## WHAT NEEDS TO BE DONE
If a line in the entries below includes "colonului", pick it out and copy it.

## SUPPLIED ENTRIES
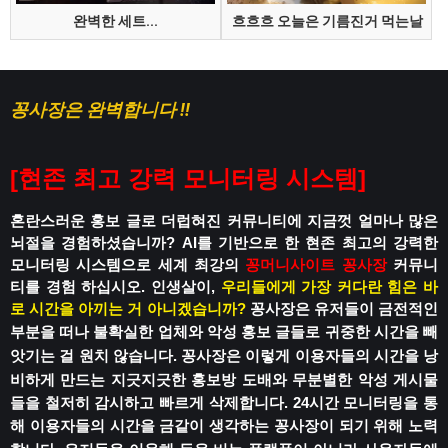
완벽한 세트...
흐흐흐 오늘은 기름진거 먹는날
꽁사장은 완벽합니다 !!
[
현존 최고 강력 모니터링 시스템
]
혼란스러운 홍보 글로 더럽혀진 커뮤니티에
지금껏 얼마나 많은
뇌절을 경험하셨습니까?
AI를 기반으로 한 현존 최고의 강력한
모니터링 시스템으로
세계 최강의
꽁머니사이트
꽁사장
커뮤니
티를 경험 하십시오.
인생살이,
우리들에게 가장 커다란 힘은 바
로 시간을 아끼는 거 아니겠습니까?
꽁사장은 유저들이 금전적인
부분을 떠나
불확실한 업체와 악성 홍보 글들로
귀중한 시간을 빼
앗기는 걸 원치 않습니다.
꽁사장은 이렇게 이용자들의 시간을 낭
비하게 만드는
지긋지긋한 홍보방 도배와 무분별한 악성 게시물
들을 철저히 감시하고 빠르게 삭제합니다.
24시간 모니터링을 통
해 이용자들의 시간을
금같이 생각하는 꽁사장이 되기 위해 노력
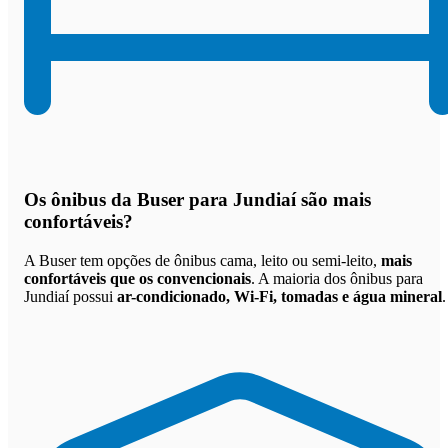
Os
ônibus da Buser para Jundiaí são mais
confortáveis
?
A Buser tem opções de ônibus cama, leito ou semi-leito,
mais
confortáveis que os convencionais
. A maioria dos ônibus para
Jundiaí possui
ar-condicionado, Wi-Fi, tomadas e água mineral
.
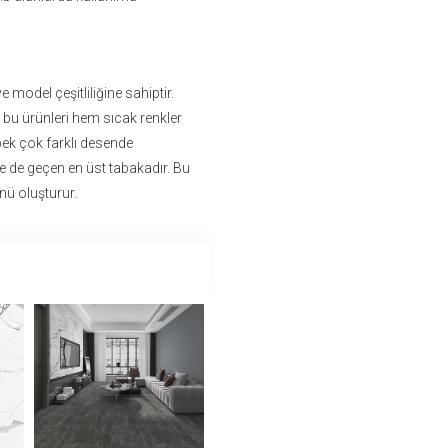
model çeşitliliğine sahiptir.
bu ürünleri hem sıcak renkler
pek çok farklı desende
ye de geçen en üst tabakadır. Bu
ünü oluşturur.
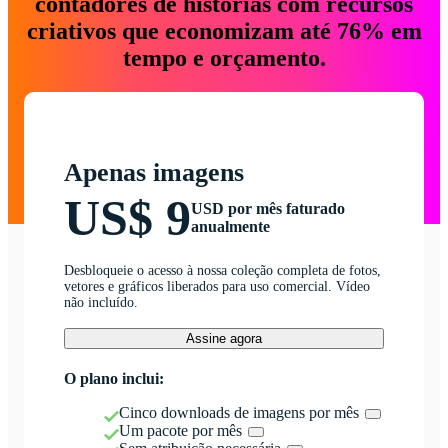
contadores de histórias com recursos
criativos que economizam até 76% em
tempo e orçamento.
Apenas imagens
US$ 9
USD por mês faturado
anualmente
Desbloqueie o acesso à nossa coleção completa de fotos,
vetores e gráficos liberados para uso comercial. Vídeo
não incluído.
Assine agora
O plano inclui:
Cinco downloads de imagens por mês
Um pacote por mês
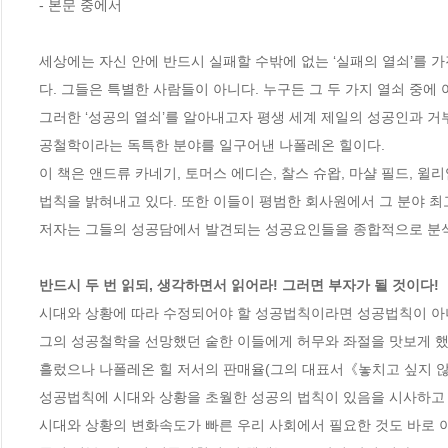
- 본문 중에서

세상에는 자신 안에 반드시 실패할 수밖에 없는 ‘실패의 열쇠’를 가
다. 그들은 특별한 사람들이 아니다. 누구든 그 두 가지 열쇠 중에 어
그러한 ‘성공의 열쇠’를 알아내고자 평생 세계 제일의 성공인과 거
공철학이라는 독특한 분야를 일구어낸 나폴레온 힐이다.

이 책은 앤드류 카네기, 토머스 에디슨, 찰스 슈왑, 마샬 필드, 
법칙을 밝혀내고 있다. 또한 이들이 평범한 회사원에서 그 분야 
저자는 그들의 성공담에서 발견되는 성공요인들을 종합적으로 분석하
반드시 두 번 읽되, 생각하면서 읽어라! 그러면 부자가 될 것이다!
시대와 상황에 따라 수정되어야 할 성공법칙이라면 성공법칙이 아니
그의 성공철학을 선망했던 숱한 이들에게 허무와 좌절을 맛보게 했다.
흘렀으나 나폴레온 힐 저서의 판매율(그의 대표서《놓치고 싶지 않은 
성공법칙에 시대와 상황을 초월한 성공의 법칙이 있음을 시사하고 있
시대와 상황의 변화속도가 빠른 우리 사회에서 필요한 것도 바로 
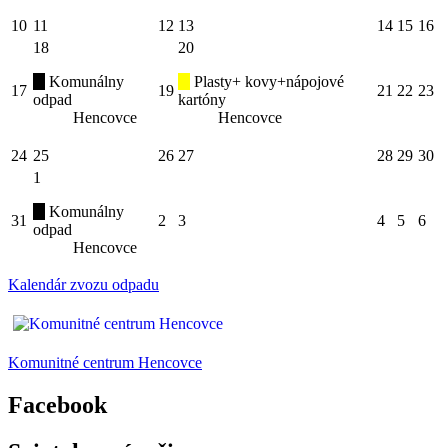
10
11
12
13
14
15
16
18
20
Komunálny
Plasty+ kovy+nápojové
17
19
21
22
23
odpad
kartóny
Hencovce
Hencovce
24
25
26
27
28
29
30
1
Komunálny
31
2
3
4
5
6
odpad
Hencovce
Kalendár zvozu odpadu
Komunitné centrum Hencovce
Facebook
...
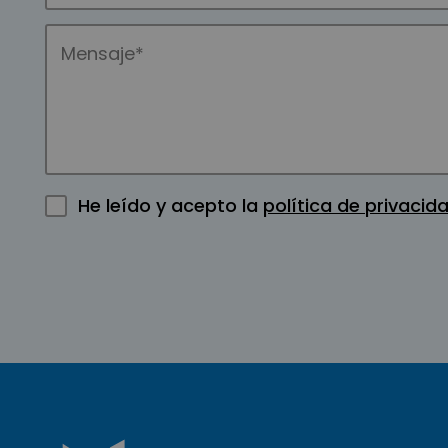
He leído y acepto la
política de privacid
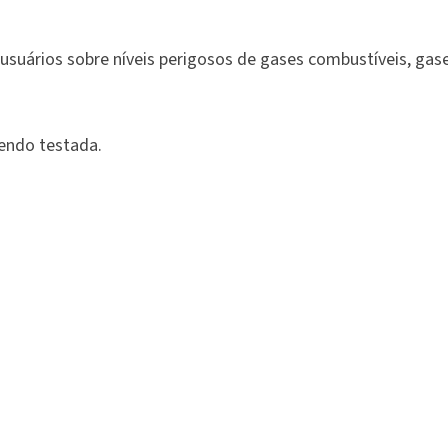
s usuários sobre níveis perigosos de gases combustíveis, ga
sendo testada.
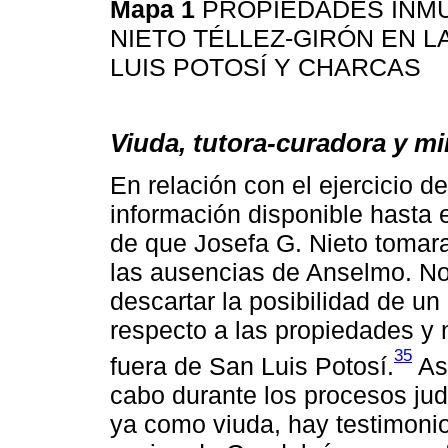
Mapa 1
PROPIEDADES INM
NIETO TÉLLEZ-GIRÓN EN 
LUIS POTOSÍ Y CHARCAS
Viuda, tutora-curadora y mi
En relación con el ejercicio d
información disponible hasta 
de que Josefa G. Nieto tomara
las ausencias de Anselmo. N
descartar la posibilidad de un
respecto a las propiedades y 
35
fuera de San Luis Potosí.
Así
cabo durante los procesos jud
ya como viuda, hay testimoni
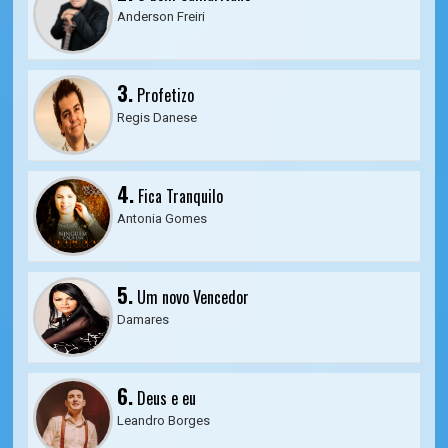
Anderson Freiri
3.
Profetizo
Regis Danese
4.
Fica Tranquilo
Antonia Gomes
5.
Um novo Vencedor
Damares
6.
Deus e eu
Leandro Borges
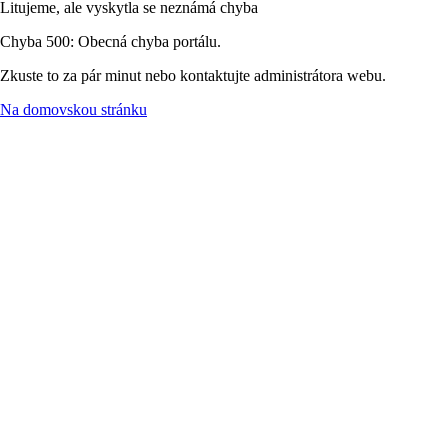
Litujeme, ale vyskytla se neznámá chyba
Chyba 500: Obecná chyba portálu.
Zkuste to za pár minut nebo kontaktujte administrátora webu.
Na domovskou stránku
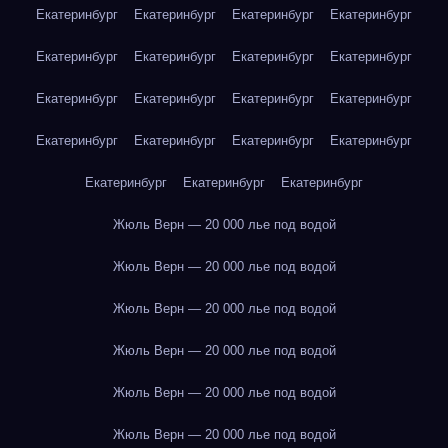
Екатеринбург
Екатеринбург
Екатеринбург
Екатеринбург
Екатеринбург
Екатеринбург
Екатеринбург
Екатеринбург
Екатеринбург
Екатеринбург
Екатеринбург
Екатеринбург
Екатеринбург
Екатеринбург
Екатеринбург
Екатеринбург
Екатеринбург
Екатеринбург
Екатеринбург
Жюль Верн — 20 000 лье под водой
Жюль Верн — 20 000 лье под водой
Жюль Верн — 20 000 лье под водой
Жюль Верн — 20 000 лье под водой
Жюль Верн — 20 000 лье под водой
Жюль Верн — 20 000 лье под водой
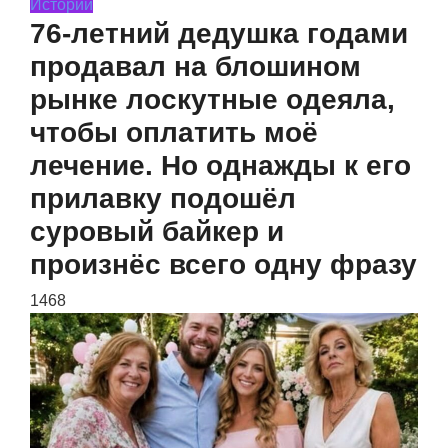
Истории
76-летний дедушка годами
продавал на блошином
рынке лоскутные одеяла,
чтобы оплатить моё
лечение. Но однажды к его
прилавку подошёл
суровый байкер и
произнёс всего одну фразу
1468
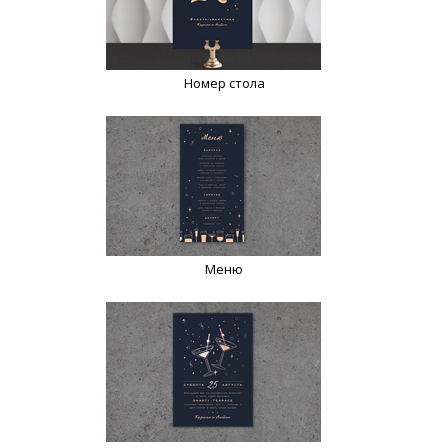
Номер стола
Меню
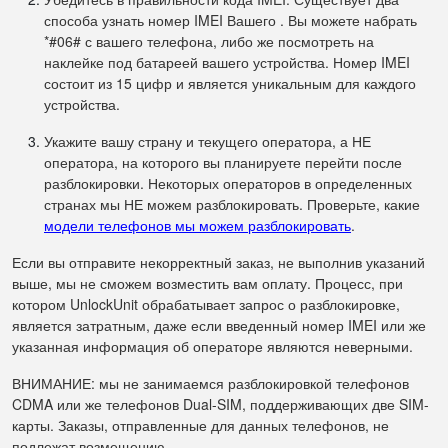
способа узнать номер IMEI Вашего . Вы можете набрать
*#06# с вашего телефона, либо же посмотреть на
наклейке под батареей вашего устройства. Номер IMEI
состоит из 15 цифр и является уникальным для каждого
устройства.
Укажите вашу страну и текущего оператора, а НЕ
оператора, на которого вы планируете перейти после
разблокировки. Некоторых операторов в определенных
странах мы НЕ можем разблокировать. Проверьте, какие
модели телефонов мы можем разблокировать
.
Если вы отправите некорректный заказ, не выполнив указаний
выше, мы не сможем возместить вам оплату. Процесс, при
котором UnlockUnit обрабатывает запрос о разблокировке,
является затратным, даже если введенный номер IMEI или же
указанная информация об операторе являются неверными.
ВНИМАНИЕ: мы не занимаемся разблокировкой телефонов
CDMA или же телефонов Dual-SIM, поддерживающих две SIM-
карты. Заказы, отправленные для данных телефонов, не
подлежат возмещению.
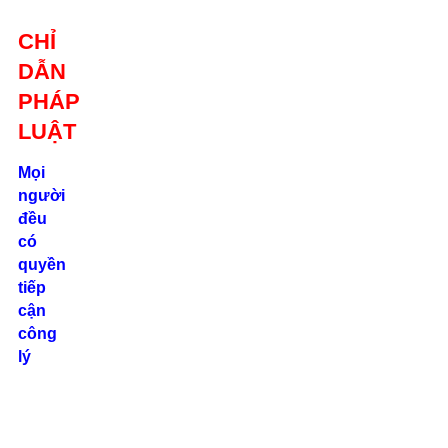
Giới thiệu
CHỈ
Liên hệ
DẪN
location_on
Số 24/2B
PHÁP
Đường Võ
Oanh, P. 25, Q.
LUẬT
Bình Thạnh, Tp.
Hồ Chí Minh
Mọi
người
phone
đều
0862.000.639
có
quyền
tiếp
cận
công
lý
* * *
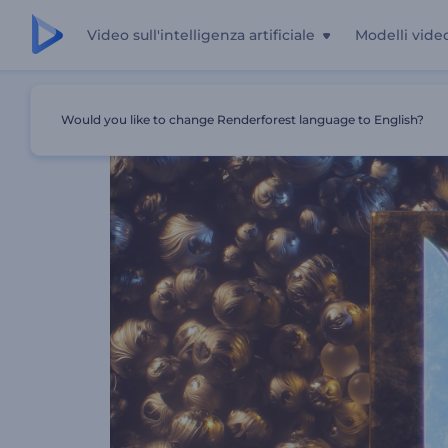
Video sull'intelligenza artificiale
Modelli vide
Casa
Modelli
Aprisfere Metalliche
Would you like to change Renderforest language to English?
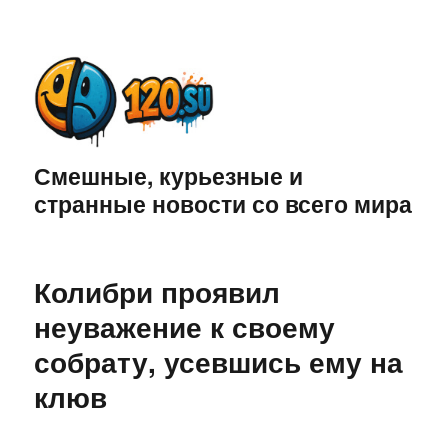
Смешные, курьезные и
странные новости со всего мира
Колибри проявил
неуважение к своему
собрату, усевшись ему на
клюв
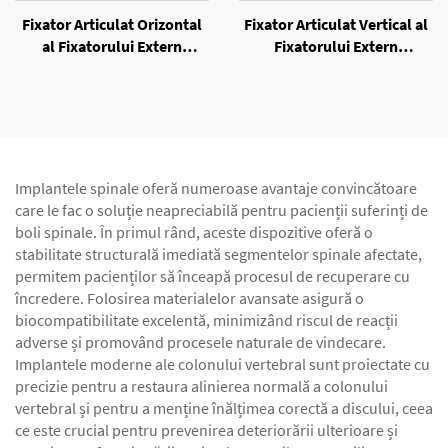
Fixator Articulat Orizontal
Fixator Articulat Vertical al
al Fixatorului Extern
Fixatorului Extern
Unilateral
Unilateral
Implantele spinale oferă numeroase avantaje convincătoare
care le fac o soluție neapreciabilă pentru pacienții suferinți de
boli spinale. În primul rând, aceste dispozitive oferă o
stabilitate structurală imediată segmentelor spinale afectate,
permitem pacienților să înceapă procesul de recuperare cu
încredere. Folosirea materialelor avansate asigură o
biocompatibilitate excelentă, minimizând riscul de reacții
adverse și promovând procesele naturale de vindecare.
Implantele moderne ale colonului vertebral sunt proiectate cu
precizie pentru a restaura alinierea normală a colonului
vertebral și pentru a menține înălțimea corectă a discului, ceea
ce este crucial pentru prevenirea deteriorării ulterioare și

## EXPECTED ANSWER
Implantele moderne ale colonului vertebral sunt proiectate cu
precizie pentru a restaura alinierea normală a colonului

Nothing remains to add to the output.